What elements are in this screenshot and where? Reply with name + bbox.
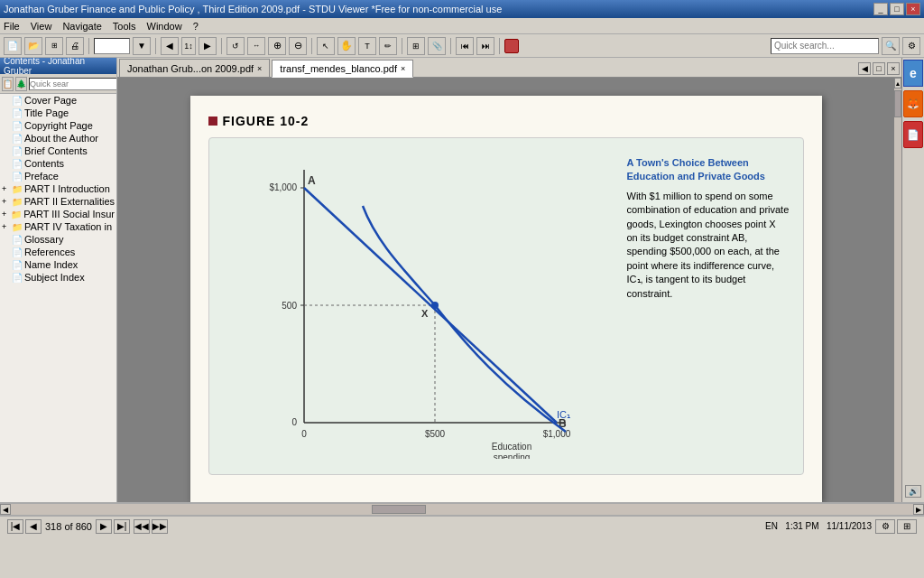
sidebar-item-part1[interactable]: + 📁 PART I Introduction [0,182,116,195]
search-options-btn[interactable]: ⚙ [902,37,920,55]
document-icon[interactable]: 📄 [903,121,923,148]
menu-help[interactable]: ? [193,21,199,32]
settings-btn[interactable]: ⚙ [875,519,895,534]
language-indicator: EN [765,521,778,531]
save-button[interactable]: ⊞ [45,37,63,55]
sidebar-item-name-index[interactable]: 📄 Name Index [0,258,116,271]
scroll-up-arrow[interactable]: ▲ [894,78,901,89]
volume-icon[interactable]: 🔊 [905,485,921,498]
last-page-btn[interactable]: ⏭ [476,37,494,55]
page-icon: 📄 [12,260,23,270]
h-scroll-left[interactable]: ◀ [0,504,11,515]
firefox-icon[interactable]: 🦊 [903,90,923,117]
text-btn[interactable]: T [358,37,376,55]
separator-3 [221,38,222,54]
select-btn[interactable]: ↖ [317,37,335,55]
tab-close-main[interactable]: × [257,64,262,73]
sidebar-search-input[interactable] [29,78,117,90]
tab-main-pdf[interactable]: Jonathan Grub...on 2009.pdf × [119,59,270,77]
pdf-page: FIGURE 10-2 Private goods spending (thou… [190,96,822,502]
tab-bar: Jonathan Grub...on 2009.pdf × transf_men… [117,58,901,78]
menu-bar: File View Navigate Tools Window ? [0,18,924,34]
sidebar-item-part4[interactable]: + 📁 PART IV Taxation in [0,220,116,233]
last-page-nav[interactable]: ▶| [114,519,130,534]
bottom-right-icons: ⚙ ⊞ [875,519,917,534]
scroll-thumb[interactable] [894,90,901,117]
prev-page-btn[interactable]: ◀ [161,37,179,55]
zoom-out-btn[interactable]: ⊖ [289,37,307,55]
search-input[interactable] [771,38,879,54]
sidebar-icon-btn[interactable]: 📋 [2,77,14,91]
separator-2 [155,38,156,54]
sidebar-item-subject-index[interactable]: 📄 Subject Index [0,271,116,284]
fit-width-btn[interactable]: ↔ [247,37,265,55]
rotate-btn[interactable]: ↺ [226,37,245,55]
maximize-button[interactable]: □ [890,3,904,15]
next-page-btn[interactable]: ▶ [199,37,217,55]
open-button[interactable]: 📂 [24,37,42,55]
menu-file[interactable]: File [4,21,20,32]
zoom-dropdown[interactable]: ▼ [133,37,151,55]
tab-transf-pdf[interactable]: transf_mendes_blanco.pdf × [272,60,413,78]
attach-btn[interactable]: 📎 [428,37,446,55]
figure-container: Private goods spending (thousands) Priva… [208,137,804,475]
page-counter: 318 of 860 [45,521,92,532]
menu-window[interactable]: Window [147,21,182,32]
menu-tools[interactable]: Tools [113,21,136,32]
sidebar-item-part2[interactable]: + 📁 PART II Externalities [0,195,116,208]
window-controls[interactable]: _ □ × [873,3,920,15]
browser-icon[interactable]: e [903,60,923,87]
bookmark-btn[interactable]: ⊞ [407,37,425,55]
menu-navigate[interactable]: Navigate [62,21,101,32]
page-content[interactable]: FIGURE 10-2 Private goods spending (thou… [117,78,894,502]
next-page-nav[interactable]: ▶ [96,519,112,534]
sidebar-item-cover[interactable]: 📄 Cover Page [0,94,116,107]
counter-btn: 1↕ [181,37,196,55]
outer-right-panel: e 🦊 📄 🔊 [901,58,924,502]
tab-close-btn[interactable]: × [887,62,900,75]
mark-btn[interactable]: ✏ [379,37,397,55]
sidebar-item-references[interactable]: 📄 References [0,246,116,258]
sidebar-item-title[interactable]: 📄 Title Page [0,107,116,119]
h-scroll-right[interactable]: ▶ [913,504,924,515]
sidebar-item-contents[interactable]: 📄 Contents [0,157,116,170]
doc-scrollbar[interactable]: ▲ [894,78,901,502]
thumb-view-btn[interactable]: ⊞ [897,519,917,534]
sidebar-item-brief[interactable]: 📄 Brief Contents [0,144,116,157]
sidebar-item-glossary[interactable]: 📄 Glossary [0,233,116,246]
sidebar-item-preface[interactable]: 📄 Preface [0,170,116,182]
search-icon-btn[interactable]: 🔍 [882,37,900,55]
sidebar-item-part3[interactable]: + 📁 PART III Social Insur [0,208,116,220]
sidebar-item-copyright[interactable]: 📄 Copyright Page [0,119,116,132]
zoom-input[interactable]: 138% [94,38,130,54]
x-axis-title2: spending [493,452,530,459]
x-label-1000: $1,000 [542,429,570,439]
sidebar: Contents - Jonathan Gruber 📋 🌲 ▶ 📄 Cover… [0,58,117,502]
first-page-btn[interactable]: ⏮ [456,37,474,55]
point-X-dot [431,302,439,309]
back-nav[interactable]: ◀◀ [134,519,150,534]
new-button[interactable]: 📄 [4,37,22,55]
close-button[interactable]: × [906,3,920,15]
x-label-0: 0 [301,429,307,439]
hand-btn[interactable]: ✋ [337,37,356,55]
fwd-nav[interactable]: ▶▶ [152,519,168,534]
sidebar-tree-btn[interactable]: 🌲 [15,77,27,91]
h-scroll-thumb[interactable] [372,505,426,514]
print-button[interactable]: 🖨 [66,37,84,55]
h-scroll-track[interactable] [11,505,913,514]
tab-controls: ◀ □ × [858,62,900,77]
red-btn[interactable] [504,39,519,53]
zoom-in-btn[interactable]: ⊕ [268,37,286,55]
tab-prev-btn[interactable]: ◀ [858,62,871,75]
minimize-button[interactable]: _ [873,3,888,15]
menu-view[interactable]: View [31,21,52,32]
tab-close-transf[interactable]: × [401,64,405,73]
sidebar-item-author[interactable]: 📄 About the Author [0,132,116,144]
prev-page-nav[interactable]: ◀ [25,519,42,534]
first-page-nav[interactable]: |◀ [7,519,23,534]
tab-new-btn[interactable]: □ [873,62,885,75]
h-scrollbar[interactable]: ◀ ▶ [0,503,924,516]
contents-tree: 📄 Cover Page 📄 Title Page 📄 Copyright Pa… [0,94,116,502]
figure-desc-title: A Town's Choice Between Education and Pr… [627,156,790,184]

# # # # #

Once you have counted the lines above containing the word "Navigate", state that number and nothing more.

2